Tharun James Jimani says he chose to celebrate the Nineties in his debut novel because it was an important decade for India

July 07, 2013 01:14 pm | Updated 03:10 pm IST - Bangalore

Tharun James Jimani author of cough syrup surrealism

Tharun James Jimani author of cough syrup surrealism

Tharun James Jimani’s Cough Syrup Surrealism (Fingerprint, Rs. 250) is a wild ride through sex, drugs, rock n roll in Chennai. The 29-year-old “recovering Malayali” has peopled his dark bildungsroman with eminently-believable characters and in his description of cities—Trivandrum and Chennai, he has gone beyond the picture postcard into the soul.

“Trivandrum is where I was born and brought up and it will always be home,” says Tharun. “It’s not like Cochin or Kottayam or any other place in Kerala; it’s the political capital, it’s both a very cultural city and a cultural melting pot. As a child, I’d spend my holidays with my grandparents in Vaikom and Kaipuzha so there was always this sense of not really being from one particular place anyway.

“As for Chennai, I’d lived there for three years while studying in college. It’s again a very diversely cultured population — especially among college students — and they tend to sort of congregate into little niches of their own depending on interests. Charlie, the protagonist, offers the ‘Peter’ perspective: non-Tamil-speaker, more observer than participant in the real Chennai, but part of a subset with a life and culture of its own.”

On why he set the book in Chennai, the Mumbai-based writer says: “Because it was the only other place I had ever lived in at the time I was writing it. It could have been any Indian tier 1 city with students from diverse middle-class backgrounds, because the gang in the novel have only one common bond: ‘Western’ pop culture, brought to their childhood homes by cable TV and the internet.”

Through the book, we get to see another side of Chennai — a sub culture that never seems to spoken about, Tharun disagrees. “Chennai could have been any city. Because the sub-culture, is really mainstream. It’s everywhere, in every city. It’s just a group of kids, living in a new city, on their own for the first time, finally getting an opportunity to live like their internet heroes.”

Insisting that “The similarities end with the protagonists being Malayalis,” Tharun says, “I’ve drawn on real life experiences of course, both mine and others’, but it’s not an autobiographical book. It’s pure pop culture homage than anything else.”
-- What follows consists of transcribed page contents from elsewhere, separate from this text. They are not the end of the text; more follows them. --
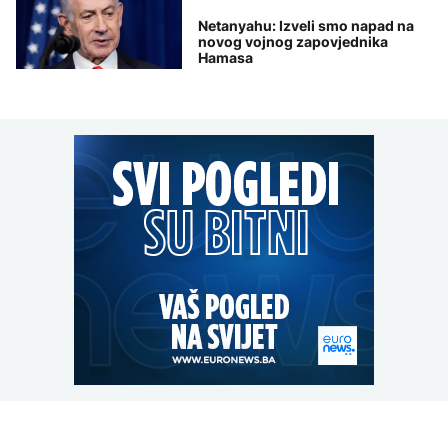
Netanyahu: Izveli smo napad na
novog vojnog zapovjednika
Hamasa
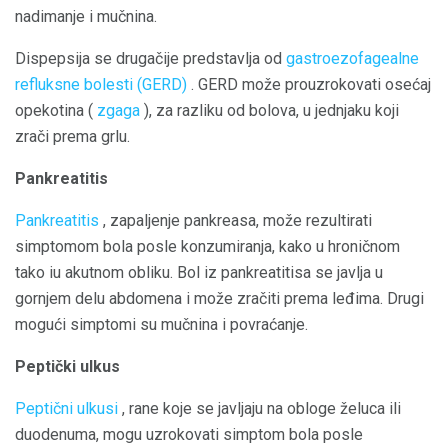
nadimanje i mučnina.
Dispepsija se drugačije predstavlja od
gastroezofagealne
refluksne bolesti (GERD)
. GERD može prouzrokovati osećaj
opekotina (
zgaga
), za razliku od bolova, u jednjaku koji
zrači prema grlu.
Pankreatitis
Pankreatitis
, zapaljenje pankreasa, može rezultirati
simptomom bola posle konzumiranja, kako u hroničnom
tako iu akutnom obliku. Bol iz pankreatitisa se javlja u
gornjem delu abdomena i može zračiti prema leđima. Drugi
mogući simptomi su mučnina i povraćanje.
Peptički ulkus
Peptični ulkusi
, rane koje se javljaju na obloge želuca ili
duodenuma, mogu uzrokovati simptom bola posle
And homage brings us to the references to the pop culture of the Nineties. Why the Nineties? “Because the 90s were awesome. Because I grew up in the 90s, and leaving aside all the great music and movies that were coming at us from every corner of the world, it was a defining decade for India. Mine was the first Indian generation to be reared on and groomed by cable TV, by international programming, and we hit puberty and what do we get? The internet! I couldn’t have come up with a better backstory than that — what easier rationale for collective identity crisis? That’s not a criticism though— we set the tone for a change that was long overdue and I love that I grew up where I did when I did.”
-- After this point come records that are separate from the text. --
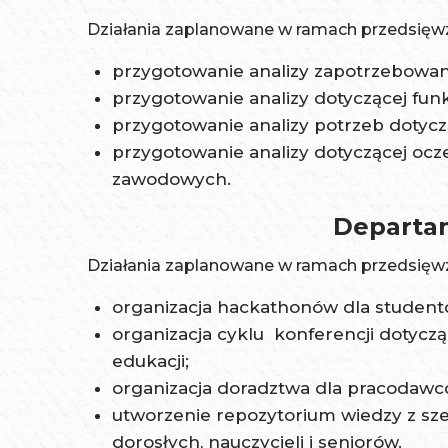
Działania zaplanowane w ramach przedsięwz
przygotowanie analizy zapotrzebowani
przygotowanie analizy dotyczącej fu
przygotowanie analizy potrzeb dotyc
przygotowanie analizy dotyczącej ocz
zawodowych.
Departam
Działania zaplanowane w ramach przedsięwz
organizacja hackathonów dla student
organizacja cyklu konferencji dotyczą
edukacji;
organizacja doradztwa dla pracodawc
utworzenie repozytorium wiedzy z sze
dorosłych, nauczycieli i seniorów.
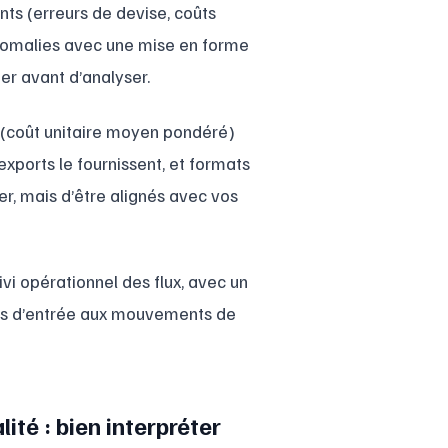
ents (erreurs de devise, coûts
nomalies avec une mise en forme
ger avant d’analyser.
 (coût unitaire moyen pondéré)
 exports le fournissent, et formats
r, mais d’être alignés avec vos
vi opérationnel des flux, avec un
tes d’entrée aux mouvements de
ité : bien interpréter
Along with the pop cultural references, substance abuse is a constant through the book. So does the book condone substance abuse? “How do we distinguish between substance use and abuse? The book doesn’t condone abuse of any kind; as for the latter, I’d like to think it gives the reader enough material to make an intelligent decision.”
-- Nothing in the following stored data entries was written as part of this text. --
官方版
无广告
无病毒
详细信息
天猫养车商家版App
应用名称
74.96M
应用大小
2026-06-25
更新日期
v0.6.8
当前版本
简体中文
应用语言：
Denying the book is a morality tale, Tharun says, “The intention was to give all the characters some kind of salvation, albeit in their own different ways. There’s a strong romantic element of course, but I think it’s really more about 21st century relationships in general — of a particular age group — and how hard it is to find people you can relate to, what with all our different affiliations. It’s hard to find somebody who loves your favourite movies, and hates Greenday as much as you do.”

Nitin Malik from Parikrama describes the book as an “An incredible read.” Tharun says “I really wanted to know what Nitin made of the book because he’s part of one of India’s oldest and biggest rock bands and the novel is a lot about Charlie’s love of 90s music.”

Describing himself as “a big fan of Hanif Kureishi, Jeffrey Eugenides and Upamanyu Chatterjee” (What Chatterjee’s English August was to the Nineties, Cough Syrup Surrealism has the potential to be for the present generation) Tharun says he has “tried to keep the language a little like a blog — a little self-indulgent, a place to rant, digressions, meta humour, because I thought it fit the narrator’s age group, both in terms how personal they can be on public forums and how small all our attention spans have become thanks to the wonderful invention that is broadband.”